TASK DATA:

^^^^^^^^^^^^^^^^

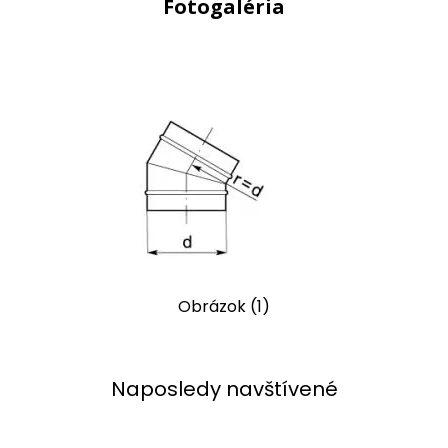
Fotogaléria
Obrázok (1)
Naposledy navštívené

^^^^^^^^^^^^^^^^

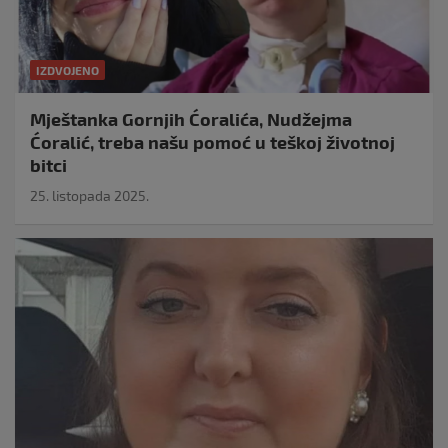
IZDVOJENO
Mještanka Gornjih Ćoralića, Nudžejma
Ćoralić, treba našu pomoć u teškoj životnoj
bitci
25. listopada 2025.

^^^^^^^^^^^^^^^^

PROMPT:
Using the records above, restate word for word the lines from the one with "Ćoralić, treba našu pomoć u teškoj životnoj" through the one with "25. listopada 2025.", both included.

SOLVED EXERCISE:
Ćoralić, treba našu pomoć u teškoj životnoj
bitci
25. listopada 2025.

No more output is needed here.